Have you understood all this?

Jesus said to his disciples, "Again, the kingdom of heaven is like a net that was thrown into the sea and caught fish of every kind; when it was full, they drew it ashore, sat down, and put the good into baskets but threw out the bad. So it will be at the end of the age. The angels will come out and separate the evil from the righteous and throw them into the furnace of fire, where there will be weeping and gnashing of teeth.

"Have you understood all this?" They answered, "Yes." And he said to them, "Therefore every scribe who has been trained for the kingdom of heaven is like the master of a household who brings out of his treasure what is new and what is old." (Matthew 13:47-52)

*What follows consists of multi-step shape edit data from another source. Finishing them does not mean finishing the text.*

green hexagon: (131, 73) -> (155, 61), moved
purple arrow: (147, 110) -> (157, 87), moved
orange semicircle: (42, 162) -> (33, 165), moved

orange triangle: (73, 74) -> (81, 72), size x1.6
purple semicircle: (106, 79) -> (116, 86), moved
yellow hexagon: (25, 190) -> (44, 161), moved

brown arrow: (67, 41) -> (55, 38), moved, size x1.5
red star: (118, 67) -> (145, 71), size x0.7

This text is appointed both for the Feast of Alcuin (May 20, 2005) and for the Feast of The Venerable Bede (May 25, 2005). As a result, I have heard two sermons preached on the same text within a single week. But, here's the catch: I've had a difficult time hearing the sermons because as we near the end of the reading, Jesus asks the disciples, "Have you understood all this?" And, we are told, the disciples answered, "Yes." Jesus' response is "great. . . let's go on then, here's the rest of the message."

But I want to say, perhaps on behalf of the disciples (or at least those who were of a similar mental constitution), "WAIT! I don't get it! The fish in the net that are thrown out because they are "bad" - o.k., pretty straight forward; but, the fish in the net that are kept because they are "good" - um, don't they get eaten?!" Maybe the metaphor breaks down at this point and this is why, the Gospel writer uses anaphora to create a piling of images - in the hopes that by the third time, the disciples really DO get it. . . Here are the three verses which precede this pericope:

"‘The kingdom of heaven is like treasure hidden in a field, which someone found and hid; then in his joy he goes and sells all that he has and buys that field.' ‘Again, the kingdom of heaven is like a merchant in search of fine pearls; on finding one pearl of great value, he went and sold all that he had and bought it.'"

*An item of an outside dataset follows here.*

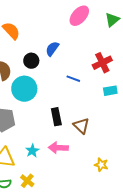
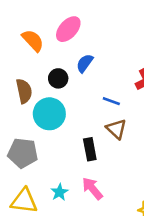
pink ellipse: (79, 16) -> (68, 29), moved
brown triangle: (81, 126) -> (116, 129), moved
pink arrow: (58, 148) -> (92, 188), turned 48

So, the Kingdom of Heaven makes us want to sell everything we have in order to partake AND, at the same time, it's like a net full of fish - some good, some bad - which will be sorted out in the end. After which there will be "weeping and gnashing of teeth." This is no help: now I am to sell everything I have in the hope that I will not end up in the trash heap.

I suspected that the answer sat emerged in the final verse:

"Therefore every scribe who has been trained for the kingdom of heaven is like the master of a household who brings out of his treasure what is new and what is old."

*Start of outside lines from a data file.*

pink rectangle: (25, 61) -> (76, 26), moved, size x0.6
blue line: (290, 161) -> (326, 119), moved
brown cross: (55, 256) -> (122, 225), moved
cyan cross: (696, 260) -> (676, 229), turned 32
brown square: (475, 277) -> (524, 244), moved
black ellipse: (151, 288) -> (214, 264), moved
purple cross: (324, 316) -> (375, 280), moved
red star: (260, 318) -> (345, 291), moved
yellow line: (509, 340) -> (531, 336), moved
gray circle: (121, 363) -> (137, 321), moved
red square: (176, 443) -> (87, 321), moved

And yet, I can make neither heads nor tails of it (sorry about the switch in metaphor).

The explanation offerred by M. Eugene Boring in The New Interpreter's Bible, while it may be apt from a scholastic standpoint, does little to relieve my anxiety. Boring suggests that this last verse is actually an autobiographical parable - that is the Gospel writer is referring to himself as the scribe. That which is old includes such things as "Scripture, stock of traditional imagery, perspectives, and concerns" and the new is the manner in which the old has been appropriated by the Gospel writer in his storytelling (314-5). Great! Bottom line - the sorting is going to happen.

I wish Jesus had stopped the metaphor just after the net was cast into the sea, catching fish of every kind. This is a comfortable image of the Kingdom of God - everybody gets scooped up and included (we'll set aside that image of fish getting eaten at this point - very unhelpful!). But then, as Boring reminds us, in a paraphrase of Ulrich Luz, "On the sofa, the parables of the kingdom cannot be understood" (316). Perhaps my struggle with this text is intended to motivate me to leave the comforts of my metaphorical sofa, to leave this cozy place and seek the Kingdom of Heaven so that, upon discovering it, I too will be so moved as to sell all that I have in order to partake of that treasure. It sure is hard to imagine a place more comfortable than the sofa . . .on the other hand, how long was I really planning on just sitting here anyhow?